Umang Dua is an alum of Doon School.
By Deepak Chitnis
WASHINGTON, DCV: Handybook – a start-up service based in New York City that provides on-demand home cleaning services to its clients, and which is co-founded by Indian American entrepreneur Umang Dua – just raised $30 million in venture funding during a Series B investment round.
That round was led by Revolution Growth, a fund that is operated by Steve Case. That raises the company’s total fundraising to around $49 million, reports Forbes, and puts the company well on the path to growing even more than it already has in a very short amount of time.
Dua founded the company with Oisin Hanrahan, his classmate and roommate while studying at Harvard Business School in 2012. The two became fixated on starting a company together, and began pitching ideas to each other for what would make the best idea. When the two looked around at how they were living – let’s face it, the years spent living in college are not the cleanest – the idea for Handybook hit them.
The idea for Handybook is simple – clients call and schedule a home cleaning, and a certified professional that works directly for Handybook comes and performs the service. These cleanings can be booked over the phone or online, and can be done in as little as 60 seconds, says the company website. Cleanings can even be scheduled for the very next day, and customer service is available 24/7.
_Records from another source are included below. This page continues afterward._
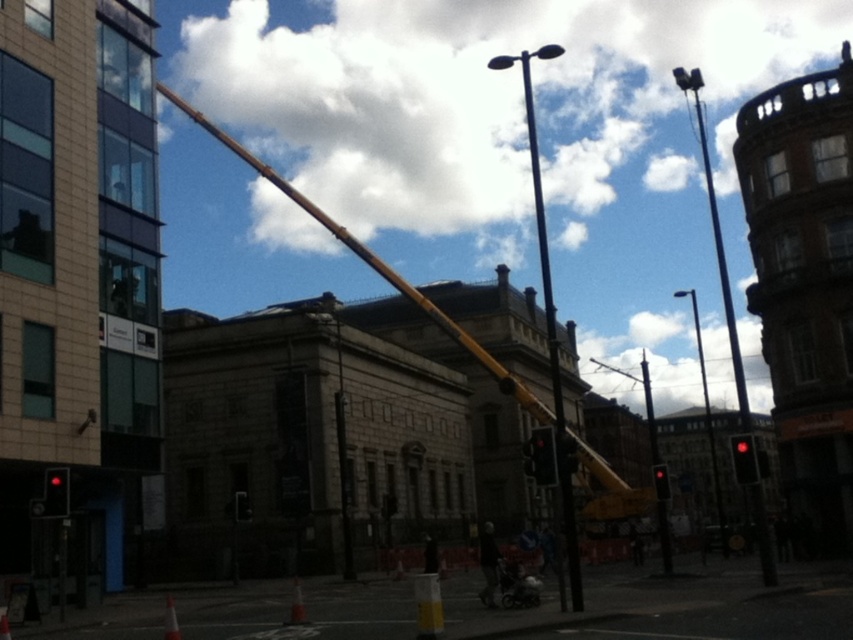 Question: Among these points, which one is nearest to the camera?

Choices:
 (A) (398, 285)
 (B) (1, 628)

Answer: (B)

Question: Which object appears farthest from the camera in this image?

Choices:
 (A) red matte traffic light at right
 (B) orange plastic cone at center

Answer: (A)

Question: Is the position of black plastic traffic light at center more distant than that of orange traffic cone at lower left?

Choices:
 (A) yes
 (B) no

Answer: (A)

Question: Which point is closer to the camera?

Choices:
 (A) (648, 403)
 (B) (387, 192)
 (C) (718, 529)

Answer: (C)

Question: Is white fluffy cloud at upper center smaller than orange traffic cone at lower left?

Choices:
 (A) yes
 (B) no

Answer: (B)

Question: Is polished metal street light at center wider than orange plastic cone at center?

Choices:
 (A) no
 (B) yes

Answer: (B) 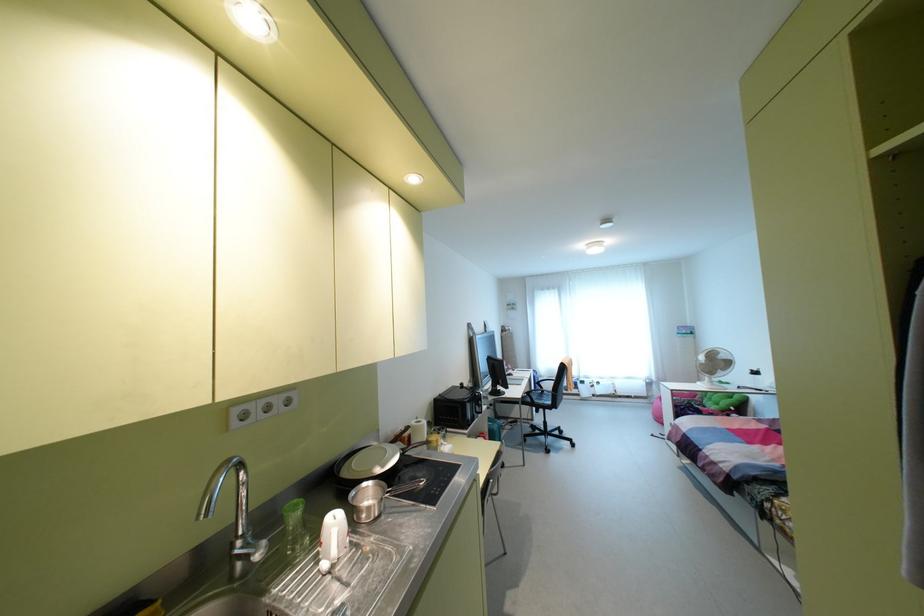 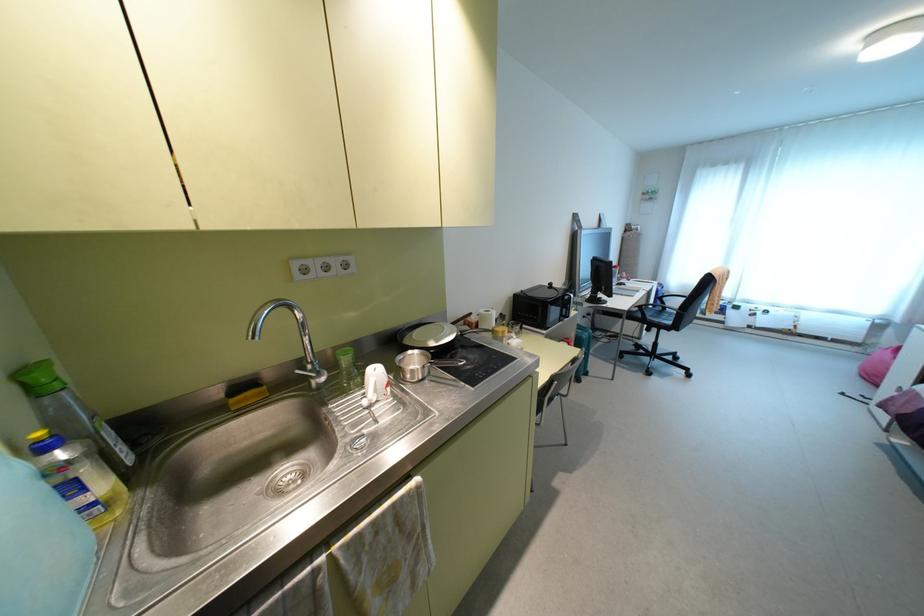 In the second image, find the point that corresponds to pixel 323 565 in the first image.

(365, 400) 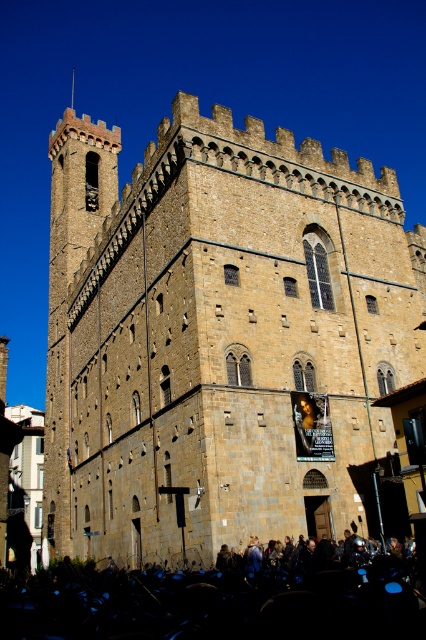 Can you confirm if brown stone castle at center is wider than black matte crowd at lower center?

Indeed, brown stone castle at center has a greater width compared to black matte crowd at lower center.

Looking at this image, is brown stone castle at center taller than black matte crowd at lower center?

Yes.

Does point (86, 493) come farther from viewer compared to point (210, 612)?

Yes, point (86, 493) is farther from viewer.

The width and height of the screenshot is (426, 640). In order to click on brown stone castle at center in this screenshot , I will do `click(218, 333)`.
The company was accepted into the prestigious Highland Capital start-up incubator in the summer of 2012, and hit the ground running by the end of that year. Now, the company employs 150 workers in 26 cities across the country, and even purchased a west coast cleaning company called Exec for a little under $10 million in the winter of 2013.
Dua is originally from India, and is the son of Ajay Dua, the former Secretary in India’s ministry of Industry and Commerce. He studied at The Doon School before going to the University of Oxford, where he earned his B.A. in Economics and Political Science. He also holds a B.A. in the same fields from Amherst College, according to his LinkedIn, and earned his M.B.A. from Harvard Business School.
Before devoting himself full-time to Handybook, he was a business analyst at McKinsey & Company from 2010-2011, and also co-founded a company called College Connect, which is “an online platform that connect college and business school applicants with enrolled students.”